At the foot of the greasy pole that is the Hollywood power structure toil the D-boys and the D-girls. The “D” stands for Development and what these minions do is provide “coverage,” in other words write reports on the hundreds of filmscripts that are submitted routinely day in day out to the studios and independent film companies in the hope that someone somewhere will like them.
Almost without exception this script analysis utilizes the concept of three-act structure to construe the merits and demerits of the screenplay in question. “… the conclusion of act one is weak and does not prefigure the emotional highs in act two …”; “… acts one and two work well but there are real problems of pacing in act three …” and so on. There are other buzz- or nonce-words that figure in Hollywood script analysis—“character arcs,” “backstory,” “beats,” “gracenotes,” “pushing the envelope,” etc. — but none — none — has such a pernicious hold as three-act structure.

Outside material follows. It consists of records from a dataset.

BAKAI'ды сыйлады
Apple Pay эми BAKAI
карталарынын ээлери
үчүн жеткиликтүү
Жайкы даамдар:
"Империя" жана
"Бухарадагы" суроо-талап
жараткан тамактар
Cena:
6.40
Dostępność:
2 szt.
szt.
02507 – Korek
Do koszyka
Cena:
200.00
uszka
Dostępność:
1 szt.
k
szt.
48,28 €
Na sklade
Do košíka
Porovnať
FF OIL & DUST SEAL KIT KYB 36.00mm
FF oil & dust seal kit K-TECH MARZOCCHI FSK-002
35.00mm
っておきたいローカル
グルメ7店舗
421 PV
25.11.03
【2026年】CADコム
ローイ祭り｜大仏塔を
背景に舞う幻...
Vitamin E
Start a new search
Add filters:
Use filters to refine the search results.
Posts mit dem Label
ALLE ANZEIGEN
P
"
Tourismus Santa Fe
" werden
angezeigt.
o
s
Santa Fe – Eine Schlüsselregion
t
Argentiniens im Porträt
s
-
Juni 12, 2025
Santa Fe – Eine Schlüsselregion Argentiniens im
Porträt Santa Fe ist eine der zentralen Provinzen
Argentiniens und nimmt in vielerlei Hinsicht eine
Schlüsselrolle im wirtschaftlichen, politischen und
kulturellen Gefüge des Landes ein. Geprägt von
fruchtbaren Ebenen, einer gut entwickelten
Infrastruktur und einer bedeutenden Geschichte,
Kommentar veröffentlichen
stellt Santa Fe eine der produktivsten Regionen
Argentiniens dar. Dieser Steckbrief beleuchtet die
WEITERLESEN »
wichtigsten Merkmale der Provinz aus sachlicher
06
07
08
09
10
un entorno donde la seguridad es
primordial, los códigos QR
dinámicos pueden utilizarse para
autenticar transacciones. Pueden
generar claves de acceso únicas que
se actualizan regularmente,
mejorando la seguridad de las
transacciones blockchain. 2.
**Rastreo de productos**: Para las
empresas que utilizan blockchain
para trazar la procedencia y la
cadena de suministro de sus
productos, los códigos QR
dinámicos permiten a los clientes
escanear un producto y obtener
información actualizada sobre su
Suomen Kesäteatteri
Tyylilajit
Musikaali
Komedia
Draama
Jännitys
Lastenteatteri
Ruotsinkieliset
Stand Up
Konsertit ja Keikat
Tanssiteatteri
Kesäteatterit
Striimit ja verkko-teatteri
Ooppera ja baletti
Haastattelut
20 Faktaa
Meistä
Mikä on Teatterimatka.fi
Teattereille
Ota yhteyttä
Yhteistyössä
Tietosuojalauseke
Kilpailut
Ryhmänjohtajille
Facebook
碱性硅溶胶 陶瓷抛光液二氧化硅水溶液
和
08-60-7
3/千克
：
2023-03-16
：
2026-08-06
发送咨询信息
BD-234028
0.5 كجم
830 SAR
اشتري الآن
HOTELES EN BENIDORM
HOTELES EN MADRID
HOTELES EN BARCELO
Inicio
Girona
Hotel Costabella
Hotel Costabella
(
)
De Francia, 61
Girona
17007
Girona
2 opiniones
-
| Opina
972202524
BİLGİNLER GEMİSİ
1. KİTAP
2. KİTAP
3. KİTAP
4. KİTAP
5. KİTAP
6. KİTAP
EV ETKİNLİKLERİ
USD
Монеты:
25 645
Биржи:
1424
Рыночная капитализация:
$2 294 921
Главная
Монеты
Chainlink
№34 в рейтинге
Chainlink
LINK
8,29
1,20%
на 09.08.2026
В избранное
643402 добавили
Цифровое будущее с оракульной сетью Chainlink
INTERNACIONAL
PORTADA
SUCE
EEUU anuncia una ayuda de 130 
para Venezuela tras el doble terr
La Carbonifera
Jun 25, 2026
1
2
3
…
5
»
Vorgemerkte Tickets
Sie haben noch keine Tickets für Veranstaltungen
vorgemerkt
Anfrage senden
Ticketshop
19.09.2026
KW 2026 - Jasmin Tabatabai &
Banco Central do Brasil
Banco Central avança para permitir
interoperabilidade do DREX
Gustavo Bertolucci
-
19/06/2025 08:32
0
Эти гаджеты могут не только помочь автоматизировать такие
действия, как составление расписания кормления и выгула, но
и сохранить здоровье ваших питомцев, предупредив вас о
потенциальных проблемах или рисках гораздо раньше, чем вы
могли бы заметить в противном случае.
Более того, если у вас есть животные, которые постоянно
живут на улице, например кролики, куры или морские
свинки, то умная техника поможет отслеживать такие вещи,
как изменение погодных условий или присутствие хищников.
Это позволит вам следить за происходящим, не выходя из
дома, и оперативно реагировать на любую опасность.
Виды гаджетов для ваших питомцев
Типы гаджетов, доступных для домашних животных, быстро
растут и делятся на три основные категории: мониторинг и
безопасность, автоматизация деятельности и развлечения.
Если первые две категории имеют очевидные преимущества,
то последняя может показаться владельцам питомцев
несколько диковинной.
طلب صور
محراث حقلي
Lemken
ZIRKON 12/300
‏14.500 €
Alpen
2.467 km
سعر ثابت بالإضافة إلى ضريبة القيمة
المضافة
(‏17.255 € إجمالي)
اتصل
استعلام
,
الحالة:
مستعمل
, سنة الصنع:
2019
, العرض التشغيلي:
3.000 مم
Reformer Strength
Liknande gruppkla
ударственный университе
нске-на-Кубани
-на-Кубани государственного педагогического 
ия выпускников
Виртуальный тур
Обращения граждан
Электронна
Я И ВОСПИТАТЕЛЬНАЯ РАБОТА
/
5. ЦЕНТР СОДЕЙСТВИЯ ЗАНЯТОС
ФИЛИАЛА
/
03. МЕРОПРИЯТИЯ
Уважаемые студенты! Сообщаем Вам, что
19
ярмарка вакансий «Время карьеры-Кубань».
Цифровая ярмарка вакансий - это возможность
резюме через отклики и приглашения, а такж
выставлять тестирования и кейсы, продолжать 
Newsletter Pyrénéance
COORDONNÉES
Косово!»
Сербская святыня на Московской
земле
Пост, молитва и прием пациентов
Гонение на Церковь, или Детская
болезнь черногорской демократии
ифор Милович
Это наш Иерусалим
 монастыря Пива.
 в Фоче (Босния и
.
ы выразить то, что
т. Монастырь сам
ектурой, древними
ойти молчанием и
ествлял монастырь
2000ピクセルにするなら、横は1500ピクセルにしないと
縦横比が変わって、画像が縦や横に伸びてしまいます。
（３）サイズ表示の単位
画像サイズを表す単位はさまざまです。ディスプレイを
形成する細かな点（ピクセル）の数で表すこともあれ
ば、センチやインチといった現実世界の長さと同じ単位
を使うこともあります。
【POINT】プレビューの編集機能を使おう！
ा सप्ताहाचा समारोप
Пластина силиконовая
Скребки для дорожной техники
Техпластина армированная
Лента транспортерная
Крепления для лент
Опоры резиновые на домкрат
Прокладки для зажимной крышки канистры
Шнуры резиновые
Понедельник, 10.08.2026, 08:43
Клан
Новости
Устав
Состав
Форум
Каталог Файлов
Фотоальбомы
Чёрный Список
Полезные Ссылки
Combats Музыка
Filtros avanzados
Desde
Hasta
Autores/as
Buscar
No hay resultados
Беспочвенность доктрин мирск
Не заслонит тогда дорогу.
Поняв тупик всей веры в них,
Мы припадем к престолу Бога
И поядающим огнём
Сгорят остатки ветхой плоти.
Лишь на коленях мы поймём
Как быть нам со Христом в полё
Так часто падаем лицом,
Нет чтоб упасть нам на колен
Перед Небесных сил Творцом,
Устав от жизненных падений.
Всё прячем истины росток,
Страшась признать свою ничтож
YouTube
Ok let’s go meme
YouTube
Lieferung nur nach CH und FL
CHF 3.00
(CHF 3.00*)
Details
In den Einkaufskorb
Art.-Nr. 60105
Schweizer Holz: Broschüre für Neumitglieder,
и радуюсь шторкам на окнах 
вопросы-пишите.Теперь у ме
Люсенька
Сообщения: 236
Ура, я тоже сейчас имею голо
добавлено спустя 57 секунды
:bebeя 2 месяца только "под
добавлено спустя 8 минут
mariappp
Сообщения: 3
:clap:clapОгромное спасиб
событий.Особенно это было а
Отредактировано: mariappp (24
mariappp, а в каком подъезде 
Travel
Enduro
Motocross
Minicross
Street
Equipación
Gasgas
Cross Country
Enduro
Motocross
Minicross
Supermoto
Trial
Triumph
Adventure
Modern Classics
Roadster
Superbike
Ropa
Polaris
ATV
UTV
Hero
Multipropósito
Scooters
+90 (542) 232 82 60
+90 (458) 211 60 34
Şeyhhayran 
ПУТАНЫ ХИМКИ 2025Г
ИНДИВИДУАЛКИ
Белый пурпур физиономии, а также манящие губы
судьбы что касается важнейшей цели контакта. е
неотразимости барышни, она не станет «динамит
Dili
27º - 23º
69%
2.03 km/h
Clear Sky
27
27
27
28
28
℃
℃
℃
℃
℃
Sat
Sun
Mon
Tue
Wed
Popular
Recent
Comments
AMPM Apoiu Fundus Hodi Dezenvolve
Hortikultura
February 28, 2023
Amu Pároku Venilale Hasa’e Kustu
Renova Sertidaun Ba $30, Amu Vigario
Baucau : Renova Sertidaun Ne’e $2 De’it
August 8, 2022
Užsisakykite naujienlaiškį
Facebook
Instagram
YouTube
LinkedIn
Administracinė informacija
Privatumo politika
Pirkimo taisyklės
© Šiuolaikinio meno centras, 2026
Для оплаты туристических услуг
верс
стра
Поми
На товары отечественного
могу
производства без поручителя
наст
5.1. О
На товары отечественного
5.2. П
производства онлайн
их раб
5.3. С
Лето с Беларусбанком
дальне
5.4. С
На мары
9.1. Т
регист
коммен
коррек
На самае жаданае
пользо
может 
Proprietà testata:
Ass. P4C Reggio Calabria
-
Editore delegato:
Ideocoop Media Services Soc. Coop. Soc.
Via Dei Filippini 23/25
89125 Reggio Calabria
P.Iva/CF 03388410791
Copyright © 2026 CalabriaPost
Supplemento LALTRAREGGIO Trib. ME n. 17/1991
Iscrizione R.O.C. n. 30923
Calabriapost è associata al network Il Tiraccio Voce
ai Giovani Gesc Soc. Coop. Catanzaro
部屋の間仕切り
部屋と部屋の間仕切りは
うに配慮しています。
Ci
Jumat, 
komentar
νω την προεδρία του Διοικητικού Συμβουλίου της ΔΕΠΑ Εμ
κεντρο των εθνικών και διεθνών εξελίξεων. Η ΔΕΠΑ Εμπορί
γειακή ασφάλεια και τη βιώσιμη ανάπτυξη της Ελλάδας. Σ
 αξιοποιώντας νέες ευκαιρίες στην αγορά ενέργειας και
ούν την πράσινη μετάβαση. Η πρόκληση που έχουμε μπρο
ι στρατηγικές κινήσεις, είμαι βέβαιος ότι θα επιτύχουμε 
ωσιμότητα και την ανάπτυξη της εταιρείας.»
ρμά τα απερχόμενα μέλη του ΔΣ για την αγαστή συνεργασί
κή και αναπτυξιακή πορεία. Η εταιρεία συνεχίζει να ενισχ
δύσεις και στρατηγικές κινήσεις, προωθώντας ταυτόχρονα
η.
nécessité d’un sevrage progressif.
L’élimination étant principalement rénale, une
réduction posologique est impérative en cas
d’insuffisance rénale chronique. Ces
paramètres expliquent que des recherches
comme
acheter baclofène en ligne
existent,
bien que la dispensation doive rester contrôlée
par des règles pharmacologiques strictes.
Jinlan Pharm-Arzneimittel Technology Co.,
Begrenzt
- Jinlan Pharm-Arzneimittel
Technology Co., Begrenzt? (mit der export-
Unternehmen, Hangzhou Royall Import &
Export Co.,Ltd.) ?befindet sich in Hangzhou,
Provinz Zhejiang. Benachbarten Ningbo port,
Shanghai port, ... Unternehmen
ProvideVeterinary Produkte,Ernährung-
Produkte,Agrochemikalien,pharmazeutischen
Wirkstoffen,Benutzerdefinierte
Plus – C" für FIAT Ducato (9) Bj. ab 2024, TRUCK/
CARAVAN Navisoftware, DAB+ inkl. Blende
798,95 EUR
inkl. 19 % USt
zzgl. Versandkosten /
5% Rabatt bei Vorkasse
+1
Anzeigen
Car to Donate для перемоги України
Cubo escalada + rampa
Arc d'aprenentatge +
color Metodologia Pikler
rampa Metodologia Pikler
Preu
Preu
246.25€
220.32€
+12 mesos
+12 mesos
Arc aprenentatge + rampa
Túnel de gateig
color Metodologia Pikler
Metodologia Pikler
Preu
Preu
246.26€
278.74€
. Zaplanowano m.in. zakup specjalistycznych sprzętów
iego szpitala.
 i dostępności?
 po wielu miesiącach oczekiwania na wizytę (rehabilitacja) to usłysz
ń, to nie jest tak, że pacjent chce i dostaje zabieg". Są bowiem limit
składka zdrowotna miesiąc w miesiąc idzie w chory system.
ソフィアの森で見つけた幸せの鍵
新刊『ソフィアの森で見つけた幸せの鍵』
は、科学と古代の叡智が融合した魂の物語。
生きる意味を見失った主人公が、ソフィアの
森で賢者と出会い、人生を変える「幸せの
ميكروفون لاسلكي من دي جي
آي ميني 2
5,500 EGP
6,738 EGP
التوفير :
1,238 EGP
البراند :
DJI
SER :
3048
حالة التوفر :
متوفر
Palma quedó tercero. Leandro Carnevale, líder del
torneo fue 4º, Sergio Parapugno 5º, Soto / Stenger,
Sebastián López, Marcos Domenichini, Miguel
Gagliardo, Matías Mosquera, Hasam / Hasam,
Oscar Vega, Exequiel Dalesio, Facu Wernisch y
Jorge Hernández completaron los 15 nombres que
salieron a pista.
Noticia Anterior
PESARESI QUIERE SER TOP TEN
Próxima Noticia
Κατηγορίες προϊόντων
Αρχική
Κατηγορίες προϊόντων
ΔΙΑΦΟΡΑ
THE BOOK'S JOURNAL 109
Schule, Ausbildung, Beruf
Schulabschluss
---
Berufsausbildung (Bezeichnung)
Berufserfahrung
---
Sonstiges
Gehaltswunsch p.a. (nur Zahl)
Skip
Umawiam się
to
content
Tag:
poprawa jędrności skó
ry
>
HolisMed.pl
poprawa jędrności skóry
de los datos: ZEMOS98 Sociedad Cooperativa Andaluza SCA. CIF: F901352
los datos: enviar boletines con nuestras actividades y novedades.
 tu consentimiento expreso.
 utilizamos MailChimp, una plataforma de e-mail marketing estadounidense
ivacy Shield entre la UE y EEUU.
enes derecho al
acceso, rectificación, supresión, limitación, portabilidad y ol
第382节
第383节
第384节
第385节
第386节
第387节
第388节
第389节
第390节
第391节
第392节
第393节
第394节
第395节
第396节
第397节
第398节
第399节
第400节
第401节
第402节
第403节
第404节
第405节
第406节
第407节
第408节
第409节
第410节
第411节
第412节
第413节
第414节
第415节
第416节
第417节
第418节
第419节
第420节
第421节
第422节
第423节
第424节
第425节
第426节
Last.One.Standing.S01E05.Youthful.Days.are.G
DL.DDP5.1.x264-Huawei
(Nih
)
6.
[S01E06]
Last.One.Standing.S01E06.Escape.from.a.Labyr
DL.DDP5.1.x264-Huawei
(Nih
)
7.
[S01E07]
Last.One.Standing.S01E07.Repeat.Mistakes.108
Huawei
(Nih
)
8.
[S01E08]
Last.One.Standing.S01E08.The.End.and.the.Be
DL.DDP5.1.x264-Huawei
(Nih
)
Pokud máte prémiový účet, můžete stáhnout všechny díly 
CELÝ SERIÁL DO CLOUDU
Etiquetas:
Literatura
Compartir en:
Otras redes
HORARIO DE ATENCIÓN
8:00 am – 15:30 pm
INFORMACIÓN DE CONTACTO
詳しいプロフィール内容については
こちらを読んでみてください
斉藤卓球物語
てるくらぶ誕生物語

Now this notion may be a handy device for writing coverage (by and large American filmscripts do not number scenes), but the use of three acts has become widespread in the teaching of screenplay writing and, inevitably, in the writing of screenplays also, and there its use is far less felicitous. No one ever determined that a screenplay should have three acts — why not five? why not two? — and there is no reason on earth why the 120-page screenplay, and therefore the ninety-minute to two-hour film, should have these segments imposed on it. The fact of the matter is that film is a narrative art form, a particularly straightforward narrative art form too, compared to the novel, and the rhythms and cadences of that narrative, its rise and fall, its crises and denouements should be determined, not by some arbitrary matrix, but by the demands of the story (how compelling is it, how entertaining, how suspenseful, etc.) and the characters it is dealing with (how real are they, how sympathetic, how dramatically effective, etc.). Any shape, any structure will do if it works narratively. There is no predetermined mould into which a story should be poured: its justification is provided solely by its success. If there is one area of a film where a strong sense of form may be relevant then that is its ending, but that is because it is the end of that particular story, and not of act three.